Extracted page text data
━━━━━━━━━━━━━━━━━━━━━━━━━━━━━━

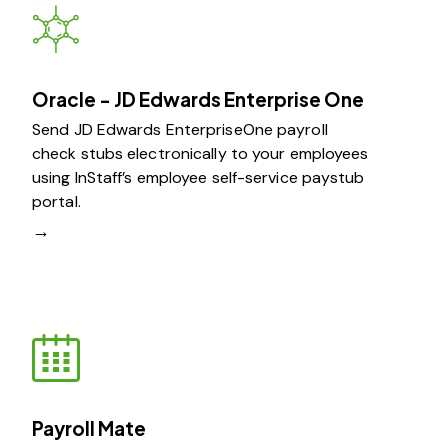
Oracle - JD Edwards Enterprise One
Send JD Edwards EnterpriseOne payroll
check stubs electronically to your employees
using InStaff’s employee self-service paystub
portal.
→
Payroll Mate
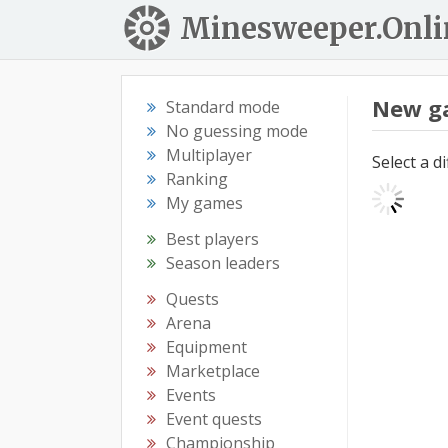
Minesweeper.Onli
New g
Standard mode
No guessing mode
Multiplayer
Select a d
Ranking
My games
Best players
Season leaders
Quests
Arena
Equipment
Marketplace
Events
Event quests
Championship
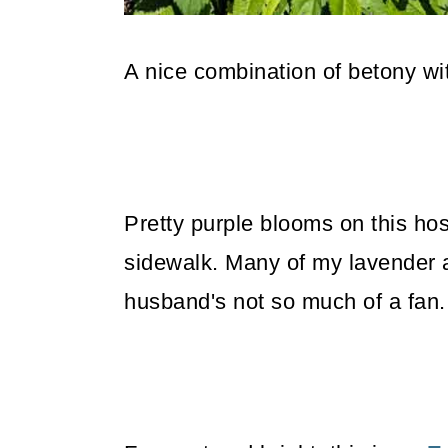
A nice combination of betony w
Pretty purple blooms on this hosta
sidewalk. Many of my lavender 
husband's not so much of a fan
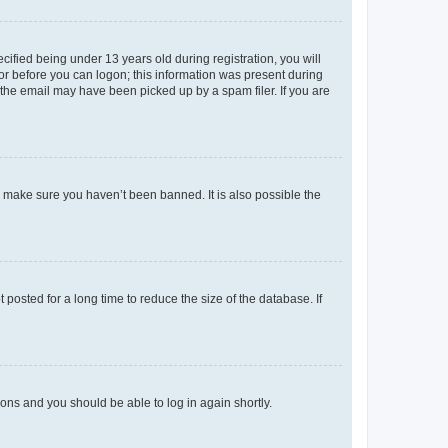
fied being under 13 years old during registration, you will
tor before you can logon; this information was present during
r the email may have been picked up by a spam filer. If you are
o make sure you haven’t been banned. It is also possible the
osted for a long time to reduce the size of the database. If
tions and you should be able to log in again shortly.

━━━━━━━━━━━━━━━━━━━━━━━━━━━━━━

Look above for the line that contains "r the email". That line and every line after it through the end of the data must be written out exactly, with nothing else.

▶ _EXERCISE SOLUTION_:
r the email may have been picked up by a spam filer. If you are
o make sure you haven’t been banned. It is also possible the
osted for a long time to reduce the size of the database. If
tions and you should be able to log in again shortly.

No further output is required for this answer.